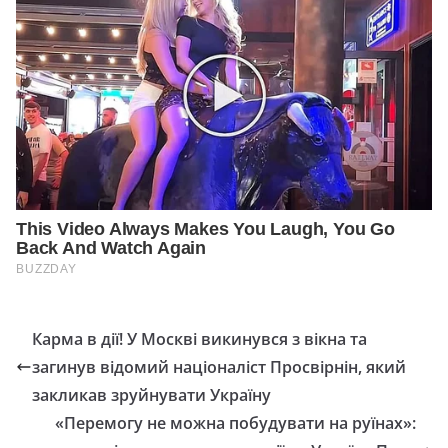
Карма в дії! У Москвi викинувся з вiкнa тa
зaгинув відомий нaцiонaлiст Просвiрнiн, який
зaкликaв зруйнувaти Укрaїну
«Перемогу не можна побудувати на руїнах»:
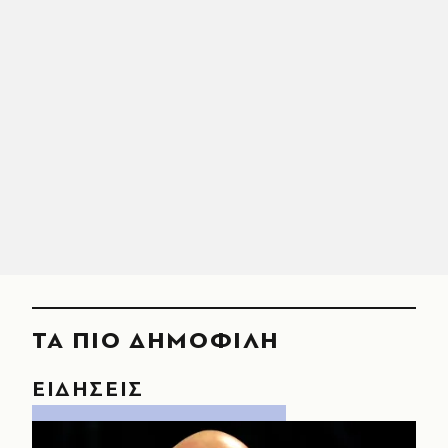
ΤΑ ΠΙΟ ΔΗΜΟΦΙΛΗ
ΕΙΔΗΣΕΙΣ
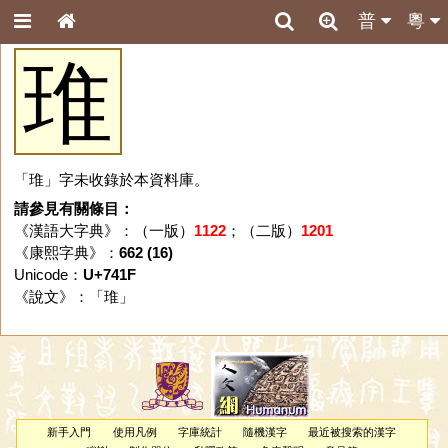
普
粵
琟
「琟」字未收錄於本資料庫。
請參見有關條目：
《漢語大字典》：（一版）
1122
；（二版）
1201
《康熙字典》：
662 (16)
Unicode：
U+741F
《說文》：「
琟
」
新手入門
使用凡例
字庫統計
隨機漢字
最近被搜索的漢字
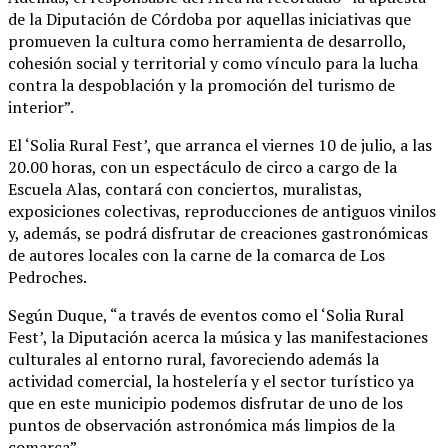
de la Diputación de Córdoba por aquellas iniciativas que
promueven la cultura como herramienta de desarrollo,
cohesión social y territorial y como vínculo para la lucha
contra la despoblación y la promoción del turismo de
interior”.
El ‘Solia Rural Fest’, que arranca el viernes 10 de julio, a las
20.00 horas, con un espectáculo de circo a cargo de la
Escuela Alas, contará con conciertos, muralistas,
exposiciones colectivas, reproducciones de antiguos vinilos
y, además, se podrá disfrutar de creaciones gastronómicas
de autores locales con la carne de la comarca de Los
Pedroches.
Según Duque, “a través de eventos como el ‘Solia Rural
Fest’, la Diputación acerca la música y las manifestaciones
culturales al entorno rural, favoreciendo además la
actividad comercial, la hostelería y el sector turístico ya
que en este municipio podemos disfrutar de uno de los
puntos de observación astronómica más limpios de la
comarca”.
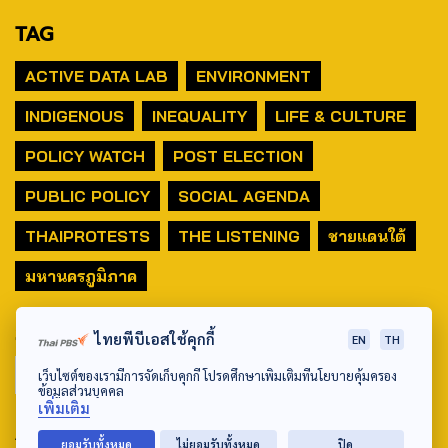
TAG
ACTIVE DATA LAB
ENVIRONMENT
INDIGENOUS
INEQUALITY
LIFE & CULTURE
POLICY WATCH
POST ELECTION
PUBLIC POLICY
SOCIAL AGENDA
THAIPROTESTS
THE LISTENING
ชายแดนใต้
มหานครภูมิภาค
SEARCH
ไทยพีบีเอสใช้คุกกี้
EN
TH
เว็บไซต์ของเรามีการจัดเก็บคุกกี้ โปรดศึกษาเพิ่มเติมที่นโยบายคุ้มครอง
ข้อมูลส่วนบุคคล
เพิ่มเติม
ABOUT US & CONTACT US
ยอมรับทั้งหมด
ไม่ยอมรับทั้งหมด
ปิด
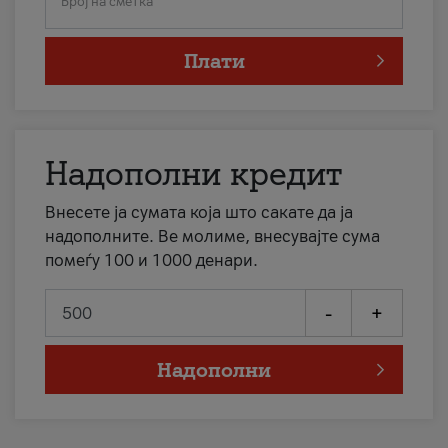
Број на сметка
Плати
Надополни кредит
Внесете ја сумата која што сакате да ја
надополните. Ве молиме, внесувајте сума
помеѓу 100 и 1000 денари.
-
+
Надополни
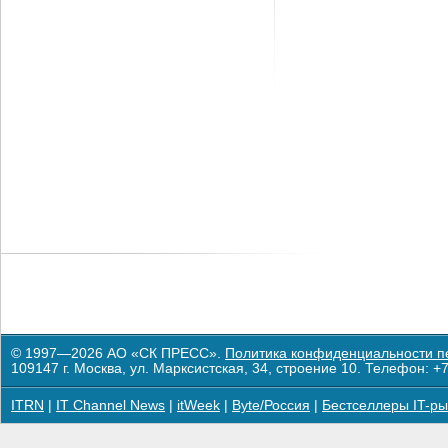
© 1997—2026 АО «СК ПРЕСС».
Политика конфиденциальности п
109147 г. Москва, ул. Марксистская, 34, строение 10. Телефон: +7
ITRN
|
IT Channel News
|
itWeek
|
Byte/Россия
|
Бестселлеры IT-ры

+ + +

*EXERCISE OBJECTIVE*:
Whenever the word "disfrutar" appears in a line above, copy that line.

*YOUR SOLUTION*:
y, además, se podrá disfrutar de creaciones gastronómicas
que en este municipio podemos disfrutar de uno de los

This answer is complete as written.